Carl Dair was born 24 February 1912 in Welland, Ontario. He worked as a newsboy and later as salesman for the Welland-Port Colborne Evening Tribune where editor Louis Blake Duff recognized his potential and fostered in him an interest in books, typography, design, and writing. Dair worked in sales and layout for the Stratford Beacon-Herald in 1930, and as a self-taught, freelance printer during the 1930s. He moved to Montreal in 1940, honed his skills at various printing and design houses, and took up the post of Typographical Director for the National Film Board of Canada in 1945. He established Eveleigh-Dair Studios in 1947 with fellow designer Henry Eveleigh, and lectured on typography at the Montreal Museum of Fine Arts and l’École des Beaux Arts. An accomplished and evocative writer, Dair began contributing articles to such publications as Canadian Art and The Printing Review of Canada in the late 1940s. The first edition of his acclaimed and influential Design with Type was published by the E.B. Eddy Company in 1946.
Dair moved to Toronto in 1951 and worked as a freelance designer. Realizing that no typeface had been designed in Canada since James Evans’ Cree syllabary of 1840, Dair applied for funding to learn type design and punch-cutting. In 1956 he received a Canadian Government Overseas fellowship, which enabled him, accompanied by his wife, Edith, and two young daughters, to travel to Europe to study at the Joh. Enschedé en Zonen Type foundry, Haarlem, Netherlands. During this time, he wrote detailed, witty letters, which he dubbed “Epistles to the Torontonians” to colleagues back home.

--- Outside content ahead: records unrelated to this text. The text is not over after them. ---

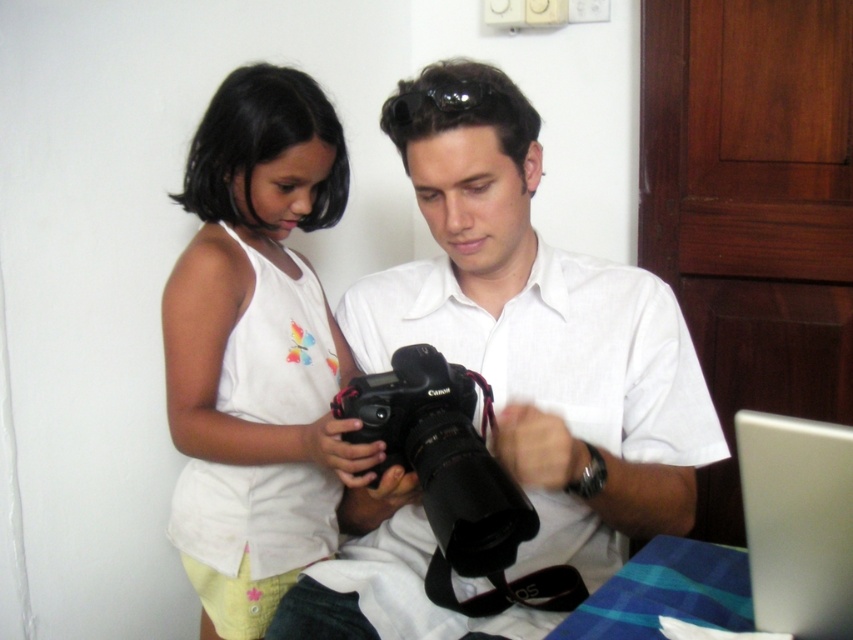 You are a photographer trying to determine which object is shorter between the matte black camera at center and the white cotton tank top at upper left. Which one is shorter?

The matte black camera at center is shorter than the white cotton tank top at upper left. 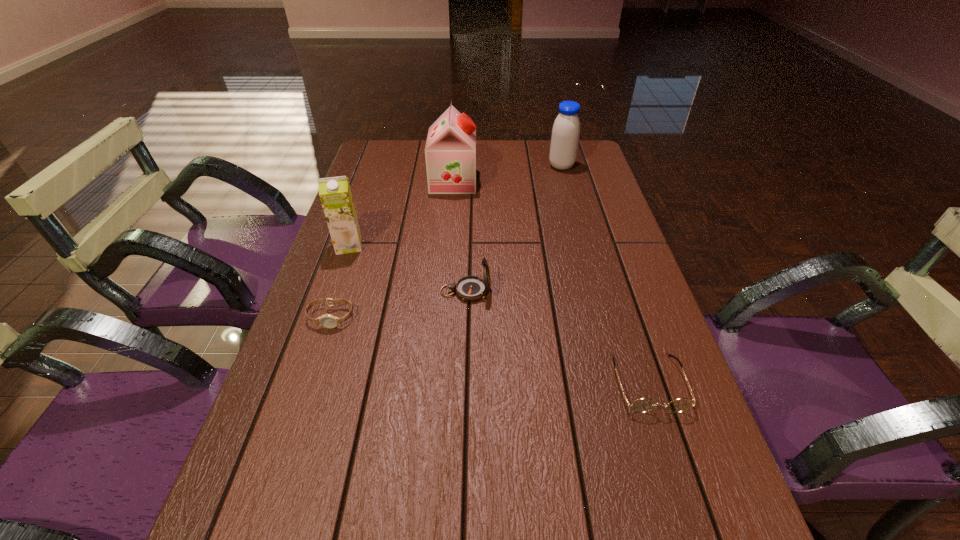 Locate an element on the screen. the second soya milk from left to right is located at coordinates (450, 152).

The image size is (960, 540). I want to click on the rightmost soya milk, so click(566, 129).

Identify the location of the leftmost soya milk. Image resolution: width=960 pixels, height=540 pixels. (335, 194).

Identify the location of the third farthest object. This screenshot has width=960, height=540. (335, 194).

This screenshot has height=540, width=960. What are the coordinates of `the third shortest object` in the screenshot? It's located at (469, 288).

The height and width of the screenshot is (540, 960). What are the coordinates of `the third nearest object` in the screenshot? It's located at click(x=469, y=288).

Where is `the nearest object`? Image resolution: width=960 pixels, height=540 pixels. the nearest object is located at coordinates (642, 405).

This screenshot has height=540, width=960. Find the location of `watch`. watch is located at coordinates (328, 321).

Identify the location of vacant region located with the cap open on the second soya milk from right to left. (542, 181).

Where is `free space located on the left of the rightmost soya milk`? The height and width of the screenshot is (540, 960). free space located on the left of the rightmost soya milk is located at coordinates (521, 166).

Between 1959 and 1962 he lectured on typography at the Ontario College of Art. In 1963 Dair and family relocated to Kingston, Jamaica, where he spent two years teaching at the Jamaica School of Arts and Crafts. After his return to Toronto, he continued work as a designer and consultant, and completed a proposal to establish a school of printing and a university press at the University of The West Indies. Although ill health forced him to cut back on his work for a time, he continued to be very active, and was particularly occupied, in the mid-1960s, in completing a new edition of Design with Type (published in 1967) and in finalizing the design of his font, Cartier, which he had conceptualized in 1955. Cartier was released on 1 January 1967 as a Centennial gift to the people of Canada.
Dair was active in numerous Canadian design groups, including the Society of Typographic Designers of Canada, Guild of Hand Printers, and the Art Directors Club of Toronto. His international prestige grew during the late 1950s and 1960s: in 1956 he was the sole Canadian invited to contribute to Libor Liborum, a folio issued by the Royal Society, Stockholm, to celebrate the 500th anniversary of the Gutenberg Bible. Three years later he was appointed to the board of the International Center for the Typographic Arts (ICTA) in New York, the same year in which he was awarded a silver medal at the Internationale Buchkunst-Ausstellung, Leipzig. Dair was a spokesman for ITCA at the annual graphic communications gathering in France known as Rendez-vous de Lurs, was made a ‘Companion de Lurs’ and was a judge at the international competition, Typomundus 60, in 1964. Throughout his career he garnered numerous awards in Canada, including a medal from the Royal Canadian Academy of Arts for “distinguished achievement” in 1963. Dair died suddenly on 28 September 1967 following a lecture in New York City. At his request, a tree was planted and a memorial plaque erected in his honour at a school in Richvale, Ontario. He continues to be celebrated as one of Canada’s most influential typographic designers.